Françoise d'Avantigny, Mademoiselle de La Touche was a maid of honour in Scottish household of Mary of Guise in the 1530s and 1540s.

Her mother, Renée d'Avantigny, Mademoiselle de la Touche was the governess of the maids of honour at court of James V and Mary of Guise, a position equivalent to the English mother of the maids. Her father was probably Urbain de la Touche who had the position of carver in household of Mary of Guise, and the names "Monsieur d'Avantigny" and "La fille de M. de la Tousche" appear on household rolls. The family, sometimes known as "la Tousche d'Avrigny", came from the Touraine region of France. Avrigny was an estate at Saint-Gervais-les-Trois-Clochers.

In December 1544, during the war known as the Rough Wooing, Françoise came to Carlisle with Katherine Campbell. Campbell's daughter Annabell Murray was also a maid of honour, and Campbell's husband William Murray of Tullibardine had established contact with an English border official Thomas Wharton. Wharton wrote that Françoise intended to come to England to plead for the release of her father who had been captured at the siege of Boulogne.

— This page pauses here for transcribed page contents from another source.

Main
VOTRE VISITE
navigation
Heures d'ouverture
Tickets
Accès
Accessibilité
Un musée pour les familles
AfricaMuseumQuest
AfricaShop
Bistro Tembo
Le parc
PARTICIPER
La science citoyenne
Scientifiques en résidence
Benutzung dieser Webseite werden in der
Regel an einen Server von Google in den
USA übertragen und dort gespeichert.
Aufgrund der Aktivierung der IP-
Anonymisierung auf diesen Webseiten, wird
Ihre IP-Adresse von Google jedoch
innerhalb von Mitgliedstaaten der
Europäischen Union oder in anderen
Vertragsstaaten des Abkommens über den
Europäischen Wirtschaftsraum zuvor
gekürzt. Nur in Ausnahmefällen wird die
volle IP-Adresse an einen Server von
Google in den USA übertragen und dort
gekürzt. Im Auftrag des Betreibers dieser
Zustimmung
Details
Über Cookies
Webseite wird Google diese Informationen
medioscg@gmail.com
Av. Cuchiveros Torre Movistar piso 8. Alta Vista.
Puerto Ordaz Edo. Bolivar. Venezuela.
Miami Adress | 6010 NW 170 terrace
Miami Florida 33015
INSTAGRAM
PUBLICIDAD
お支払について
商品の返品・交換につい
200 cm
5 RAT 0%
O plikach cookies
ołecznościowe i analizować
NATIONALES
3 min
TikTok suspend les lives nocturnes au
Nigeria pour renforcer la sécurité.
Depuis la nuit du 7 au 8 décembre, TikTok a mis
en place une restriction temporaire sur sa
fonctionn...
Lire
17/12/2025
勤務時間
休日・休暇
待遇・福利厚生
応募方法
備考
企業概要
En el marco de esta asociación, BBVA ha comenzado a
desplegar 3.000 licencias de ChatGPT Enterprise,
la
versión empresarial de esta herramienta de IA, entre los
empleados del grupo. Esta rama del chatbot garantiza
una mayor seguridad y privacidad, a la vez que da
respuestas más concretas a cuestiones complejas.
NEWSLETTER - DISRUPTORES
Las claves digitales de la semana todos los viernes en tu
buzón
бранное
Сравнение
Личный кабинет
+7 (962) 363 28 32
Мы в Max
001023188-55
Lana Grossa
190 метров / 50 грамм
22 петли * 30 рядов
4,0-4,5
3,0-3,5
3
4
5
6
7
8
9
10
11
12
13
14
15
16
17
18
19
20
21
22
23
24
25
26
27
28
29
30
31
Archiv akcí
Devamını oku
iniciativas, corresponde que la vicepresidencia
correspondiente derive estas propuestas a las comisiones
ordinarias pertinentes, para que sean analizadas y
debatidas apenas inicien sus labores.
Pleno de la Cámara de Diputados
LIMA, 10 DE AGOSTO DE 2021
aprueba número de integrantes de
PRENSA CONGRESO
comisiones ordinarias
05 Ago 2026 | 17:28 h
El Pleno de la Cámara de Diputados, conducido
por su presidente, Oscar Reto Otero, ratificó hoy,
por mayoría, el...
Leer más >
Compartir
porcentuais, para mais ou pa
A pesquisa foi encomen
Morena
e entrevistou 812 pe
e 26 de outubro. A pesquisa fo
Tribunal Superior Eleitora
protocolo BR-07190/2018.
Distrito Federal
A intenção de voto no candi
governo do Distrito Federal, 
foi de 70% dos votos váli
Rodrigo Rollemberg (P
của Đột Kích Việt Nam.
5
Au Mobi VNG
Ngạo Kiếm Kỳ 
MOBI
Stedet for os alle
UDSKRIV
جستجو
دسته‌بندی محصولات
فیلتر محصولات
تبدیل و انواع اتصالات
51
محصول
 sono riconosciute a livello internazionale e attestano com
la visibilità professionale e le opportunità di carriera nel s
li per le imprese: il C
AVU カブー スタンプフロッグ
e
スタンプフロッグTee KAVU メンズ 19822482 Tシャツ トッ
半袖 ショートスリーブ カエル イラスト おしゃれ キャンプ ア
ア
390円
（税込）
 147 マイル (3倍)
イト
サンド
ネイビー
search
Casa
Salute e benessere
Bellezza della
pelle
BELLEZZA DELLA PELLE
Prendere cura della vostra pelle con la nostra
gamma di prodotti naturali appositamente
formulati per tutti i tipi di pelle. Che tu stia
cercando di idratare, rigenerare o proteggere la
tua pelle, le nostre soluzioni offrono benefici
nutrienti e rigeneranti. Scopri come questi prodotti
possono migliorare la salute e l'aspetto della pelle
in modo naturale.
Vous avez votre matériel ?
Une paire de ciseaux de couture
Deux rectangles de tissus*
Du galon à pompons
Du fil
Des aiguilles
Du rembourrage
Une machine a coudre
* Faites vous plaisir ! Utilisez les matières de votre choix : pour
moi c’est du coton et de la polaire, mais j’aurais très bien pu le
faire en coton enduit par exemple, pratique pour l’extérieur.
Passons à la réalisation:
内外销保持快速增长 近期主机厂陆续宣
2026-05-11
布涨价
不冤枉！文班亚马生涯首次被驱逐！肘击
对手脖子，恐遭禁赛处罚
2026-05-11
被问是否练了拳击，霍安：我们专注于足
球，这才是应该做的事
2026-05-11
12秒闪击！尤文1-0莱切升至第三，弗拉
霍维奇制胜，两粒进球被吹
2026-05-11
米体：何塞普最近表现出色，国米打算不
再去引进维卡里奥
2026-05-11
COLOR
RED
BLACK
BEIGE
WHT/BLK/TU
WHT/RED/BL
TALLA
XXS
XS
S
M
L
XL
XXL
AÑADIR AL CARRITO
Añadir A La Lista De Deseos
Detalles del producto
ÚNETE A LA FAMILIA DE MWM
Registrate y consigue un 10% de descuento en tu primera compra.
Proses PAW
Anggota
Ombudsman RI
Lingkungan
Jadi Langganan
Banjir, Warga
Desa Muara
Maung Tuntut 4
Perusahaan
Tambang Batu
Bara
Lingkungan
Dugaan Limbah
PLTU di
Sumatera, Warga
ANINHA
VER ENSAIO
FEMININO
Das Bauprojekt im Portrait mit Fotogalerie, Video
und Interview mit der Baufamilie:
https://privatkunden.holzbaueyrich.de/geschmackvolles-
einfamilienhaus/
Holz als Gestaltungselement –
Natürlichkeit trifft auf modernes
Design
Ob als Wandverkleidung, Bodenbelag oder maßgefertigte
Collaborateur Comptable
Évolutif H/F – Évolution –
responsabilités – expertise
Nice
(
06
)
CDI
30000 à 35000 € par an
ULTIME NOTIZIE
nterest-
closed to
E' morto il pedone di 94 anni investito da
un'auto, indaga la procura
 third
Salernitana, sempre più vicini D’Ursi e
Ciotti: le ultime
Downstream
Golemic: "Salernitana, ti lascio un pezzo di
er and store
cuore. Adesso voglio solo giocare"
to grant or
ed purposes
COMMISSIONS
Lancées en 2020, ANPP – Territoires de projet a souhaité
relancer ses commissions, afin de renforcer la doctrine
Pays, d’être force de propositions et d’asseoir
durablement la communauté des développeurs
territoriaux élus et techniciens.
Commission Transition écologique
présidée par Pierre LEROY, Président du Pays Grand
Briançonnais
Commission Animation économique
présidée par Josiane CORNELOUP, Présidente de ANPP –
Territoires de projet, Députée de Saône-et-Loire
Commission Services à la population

Françoise tried to obtain a passport from the Earl of Shrewsbury to come to England. Her mother, Renée d'Avantigny, went to Paris and negotiated for her husband's release from the English-held Château de Guînes. She wrote to Mary of Guise mentioning plans for Françoise to marry a son of Monsieur de Chillac (in Saintonge), but her father's captivity affected their financial position. She also mentioned her disapproval of the fashions worn at the French court.

Françoise's father was released in April 1546 but still owed a ransom. He hoped to return to Guise's household, but died in September 1547. His mother claimed the family property, and Renée d'Avantigny wrote to Mary of Guise hoping she could help with her debts by giving her his back pay. She also wrote to Jacques de La Brosse to enlist the support of the Duchess of Guise. In October 1548, Renée hoped to join the household of Mary, Queen of Scots in France.

Françoise married the Sieur de La Guerinière at Précigné. She wrote herself to Mary of Guise, regretting the years passed since leaving her company.